Each line that contains the string "revigorant" counts once; report how many such lines appear in the data, as a number only.

Transcribed page contents:
^^^^

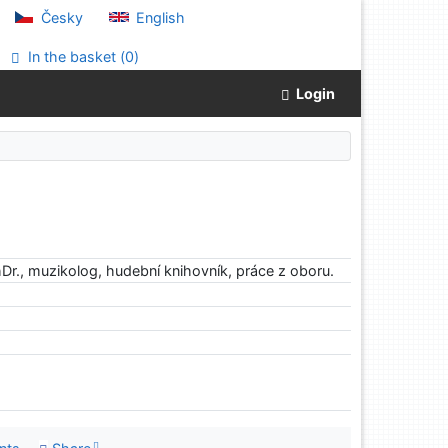
Česky
English
In the basket (
0
)
Login
Dr., muzikolog, hudební knihovník, práce z oboru.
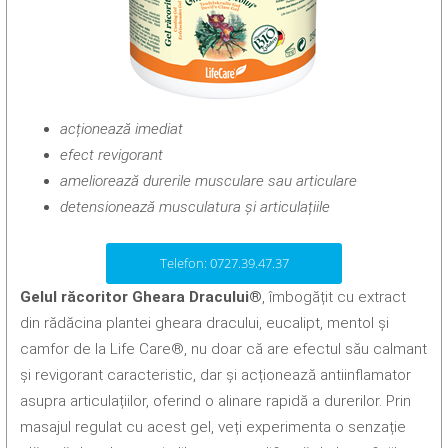
acționează imediat
efect revigorant
ameliorează durerile musculare sau articulare
detensionează musculatura și articulațiile
Telefon: 0727.39.47.37
Gelul răcoritor Gheara Dracului®
, îmbogățit cu extract
din rădăcina plantei gheara dracului, eucalipt, mentol și
camfor de la Life Care®, nu doar că are efectul său calmant
și revigorant caracteristic, dar și acționează antiinflamator
asupra articulațiilor, oferind o alinare rapidă a durerilor. Prin
masajul regulat cu acest gel, veți experimenta o senzație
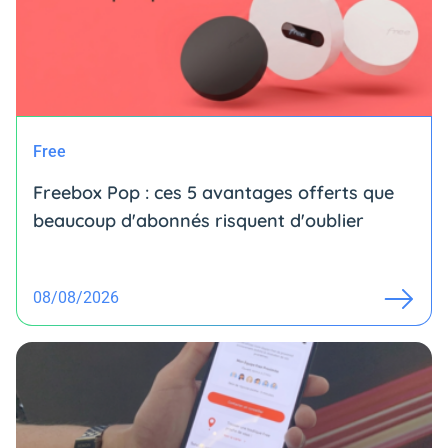
Free
Freebox Pop : ces 5 avantages offerts que
beaucoup d'abonnés risquent d'oublier
08/08/2026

^^^^

◆ ANSWER TO THE PROBLEM: 2